Tomorrow, December 21, as many of you are aware, is the end of the world…at least as predicted by the Mayan long count calendar. Tomorrow, some cataclysmic event will bring life as we know it to an end here on planet Earth (what this event is, however, is up for grabs). Folk around the world are preparing for it by doing everything from stocking up on vodka in Russia to creating mass panic in the streets in China (and, of course, don’t forget the doomsday preppers who have built bunkers deep in the ground stocked with gas masks, dehydrated food, and superpolymer disposable coveralls).
And yet, such predictions have been made many times before. As a theologian, there is a strand of biblical prophecy that is revealed in such words as “the end of the age” that might mean some apocalyptic doom, but for me sounds a deeper note, one of expectation, hope, and fulfillment for the broken places in this world. In other words, this eschatological hope (a fancy word meaning “the study of last things”) is not for the destruction of this world but for its renewal.
For me, “the end of the age” is key. When I look at the present “age” I see a world marked by self-indulgence, addiction, and oppression populated by communities of marginalized, voiceless persons struggling to maintain lives of dignity in the face of systems that offer little hope or possibility. I see overcrowded prisons full of men and women who started out as beautiful young toddlers already behind in the game of life who never quite got the support or had the safety nets available to avoid the tragic pitfalls surrounding them at every turn. I see families torn apart both by poverty and wealth, with absentee fathers filling jail cells, boardrooms, and golf courses while their children long for a healthy, present, active role model. I see generational cycles of despair in every socio-economic bracket. I see children seduced by a culture that promises happiness while feeding greedily on their self-image, psyches and souls. I see violence glorified and sex used to sell everything from cars to Christmas trees.

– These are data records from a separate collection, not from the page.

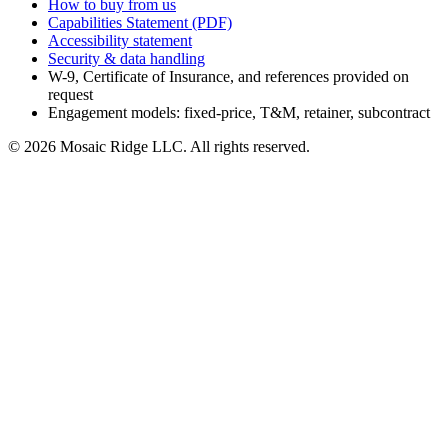
How to buy from us
Capabilities Statement (PDF)
Accessibility statement
Security & data handling
W-9, Certificate of Insurance, and references provided on
request
Engagement models: fixed-price, T&M, retainer, subcontract
©
2026
Mosaic Ridge LLC
. All rights reserved.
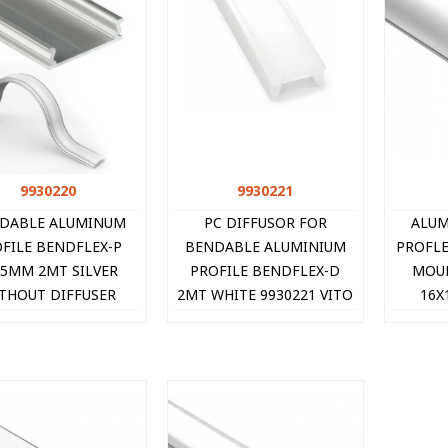
9930220
Quick view
9930221
Quick view
DABLE ALUMINUM
PC DIFFUSOR FOR
ALUM
FILE BENDFLEX-P
BENDABLE ALUMINIUM
PROFLE
x5MM 2MT SILVER
PROFILE BENDFLEX-D
MOU
THOUT DIFFUSER
2MT WHITE 9930221 VITO
16X
9930220 VITO
9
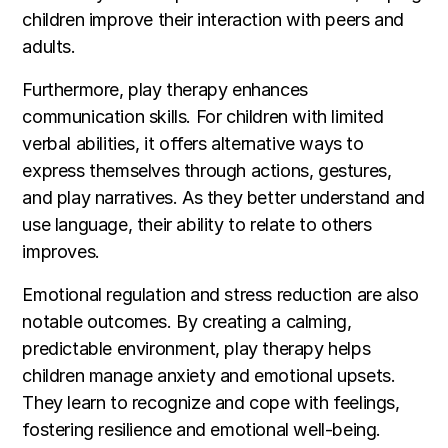
children improve their interaction with peers and
adults.
Furthermore, play therapy enhances
communication skills. For children with limited
verbal abilities, it offers alternative ways to
express themselves through actions, gestures,
and play narratives. As they better understand and
use language, their ability to relate to others
improves.
Emotional regulation and stress reduction are also
notable outcomes. By creating a calming,
predictable environment, play therapy helps
children manage anxiety and emotional upsets.
They learn to recognize and cope with feelings,
fostering resilience and emotional well-being.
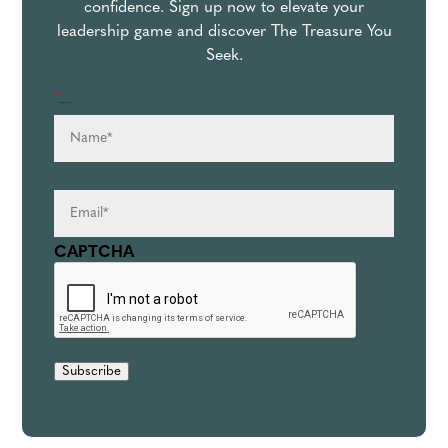
confidence. Sign up now to elevate your
leadership game and discover The Treasure You
Seek.
*
Name
*
" indicates required fields
Email
*
CAPTCHA
Subscribe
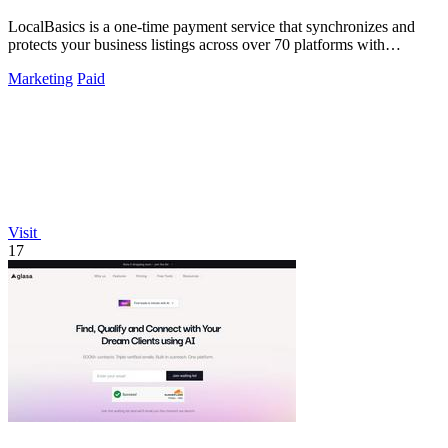
LocalBasics is a one-time payment service that synchronizes and
protects your business listings across over 70 platforms with
unlimited updates.
Marketing
Paid
Visit
17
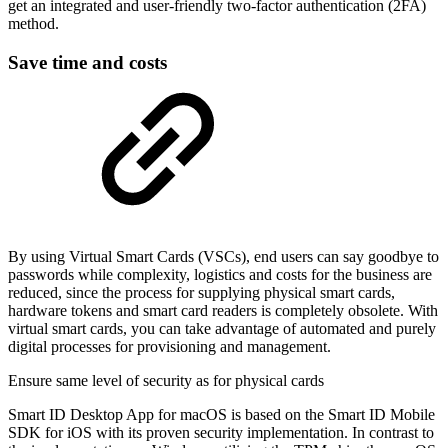
get an integrated and user-friendly two-factor authentication (2FA)
method.
Save time and costs
By using Virtual Smart Cards (VSCs), end users can say goodbye to
passwords while complexity, logistics and costs for the business are
reduced, since the process for supplying physical smart cards,
hardware tokens and smart card readers is completely obsolete. With
virtual smart cards, you can take advantage of automated and purely
digital processes for provisioning and management.
Ensure same level of security as for physical cards
Smart ID Desktop App for macOS is based on the Smart ID Mobile
SDK for iOS with its proven security implementation. In contrast to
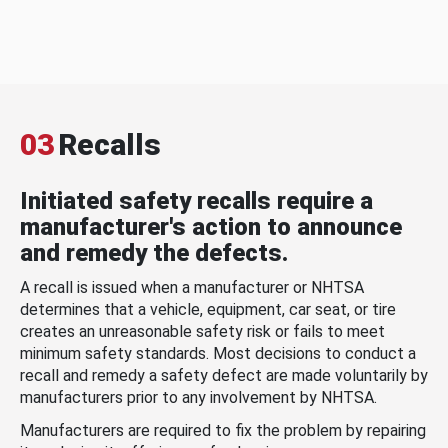
03
Recalls
Initiated safety recalls require a
manufacturer's action to announce
and remedy the defects.
A recall is issued when a manufacturer or NHTSA
determines that a vehicle, equipment, car seat, or tire
creates an unreasonable safety risk or fails to meet
minimum safety standards. Most decisions to conduct a
recall and remedy a safety defect are made voluntarily by
manufacturers prior to any involvement by NHTSA.
Manufacturers are required to fix the problem by repairing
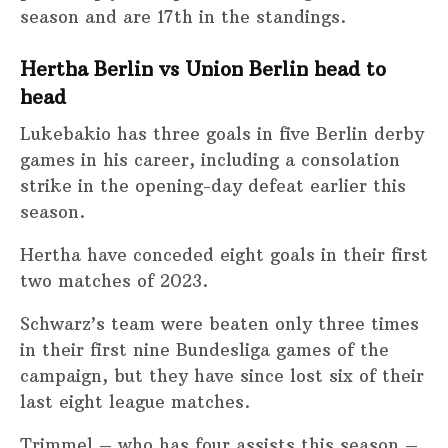
season and are 17th in the standings.
Hertha Berlin vs Union Berlin head to
head
Lukebakio has three goals in five Berlin derby
games in his career, including a consolation
strike in the opening-day defeat earlier this
season.
Hertha have conceded eight goals in their first
two matches of 2023.
Schwarz’s team were beaten only three times
in their first nine Bundesliga games of the
campaign, but they have since lost six of their
last eight league matches.
Trimmel – who has four assists this season –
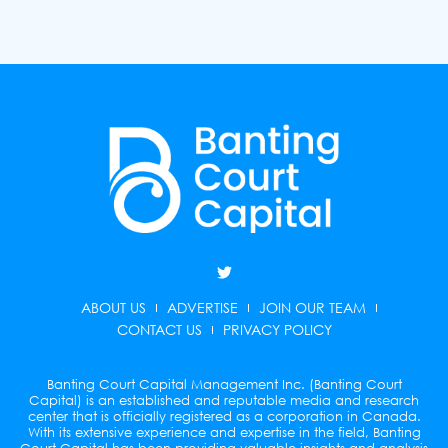
T
w
i
ABOUT US
ADVERTISE
JOIN OUR TEAM
t
t
CONTACT US
PRIVACY POLICY
e
r
Banting Court Capital Management Inc. (Banting Court
Capital) is an established and reputable media and research
center that is officially registered as a corporation in Canada.
With its extensive experience and expertise in the field, Banting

In short, I see a world far short from what could be.
And yet the hope lies in what is beyond “the end of the age”; namely, the vision of the world as it could be…the “world to come”.
By embracing the “end of the world,” I embrace a vision for a different world.
A world where prison yards become playgrounds, where every child wakes up to a loving family and a full breakfast, where education provides every student wisdom and possibility, where gratitude replaces self-indulgence, where self-discipline replaces self-gratification, where every zip code reflects the blessings of full human flourishing, where swords are turned into plowshares and lions lay down with lambs, where justice and righteousness roll like might streams and forgiveness pours down like Niagara Falls, where wealth is redefined as relational, familial, intellectual and spiritual. I have a vision of a world where violence, preventable disease, war, injustice and inequity are found only as artifacts in museums.
A world that sings the ancient song of eschatological hope found in Isaiah 61: where good news comes to the poor, where prisoners of every kind (those in jails and those bound by their addictions, desires, and apathy) are released from the darkness of their captivity, where those who mourn are comforted, where the ashes of mourning become garments of praise.
It is the vision articulated in Revelation 21-22 as the age of the imperial ideology of control, consumption and indifference comes to an end, and the age of healing, restoration, and blessing begin. Where the old order of things have passed away and all things have been made new.
In this vision, the City (in all its functions: economic, legislative, educational, political, etc.) is the Church and the Church (in all its functions: worship, rituals, service, doxology, doctrine, etc.) is the City. There is no temple because the people have come to embody the ethic of transformation, redemption, blessing and shalom.
This is why I embrace the “end of the world” and work for the coming of the “world as it should be”.